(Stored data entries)
*** Block opens ***

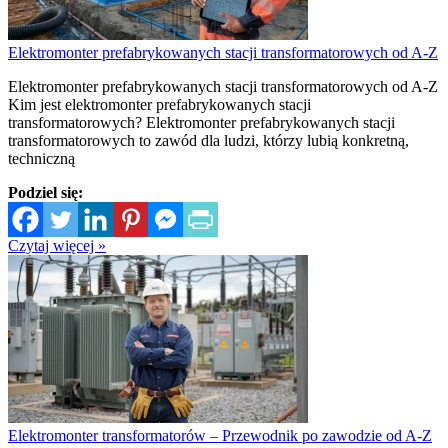
Elektromonter prefabrykowanych stacji transformatorowych od A-Z
Elektromonter prefabrykowanych stacji transformatorowych od A-Z
Kim jest elektromonter prefabrykowanych stacji
transformatorowych? Elektromonter prefabrykowanych stacji
transformatorowych to zawód dla ludzi, którzy lubią konkretną,
techniczną
Podziel się:
Czytaj więcej »
Elektromonter transformatorów – Przewodnik po zawodzie od A-Z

*** Block closes ***

PROBLEM STATEMENT ::
Going through the data above, return each line with the word "stacji".

RESULT OF THIS EXERCISE ::
Elektromonter prefabrykowanych stacji transformatorowych od A-Z
Elektromonter prefabrykowanych stacji transformatorowych od A-Z
Kim jest elektromonter prefabrykowanych stacji
transformatorowych? Elektromonter prefabrykowanych stacji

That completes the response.